WHAT THE TASK REQUIRES — Only the last stretch of the records is wanted: restate word for word the line with "First-day styles that light up a" and every line after it.

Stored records
◇ ◇ ◇
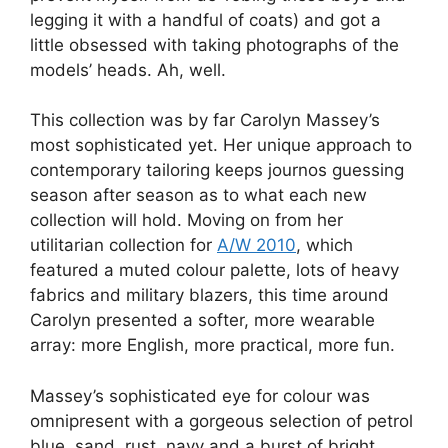
legging it with a handful of coats) and got a
little obsessed with taking photographs of the
models’ heads. Ah, well.
This collection was by far Carolyn Massey’s
most sophisticated yet. Her unique approach to
contemporary tailoring keeps journos guessing
season after season as to what each new
collection will hold. Moving on from her
utilitarian collection for
A/W 2010
, which
featured a muted colour palette, lots of heavy
fabrics and military blazers, this time around
Carolyn presented a softer, more wearable
array: more English, more practical, more fun.
Massey’s sophisticated eye for colour was
omnipresent with a gorgeous selection of petrol
blue, sand, rust, navy and a burst of bright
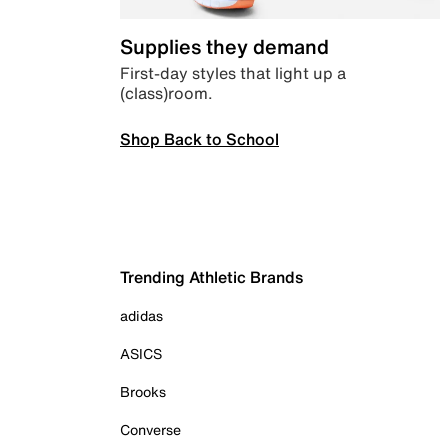
Supplies they demand
First-day styles that light up a
(class)room.
Shop Back to School
Trending Athletic Brands
adidas
ASICS
Brooks
Converse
◇ ◇ ◇
RESPONSE TO THIS TASK —
First-day styles that light up a
(class)room.
Shop Back to School
Trending Athletic Brands
adidas
ASICS
Brooks
Converse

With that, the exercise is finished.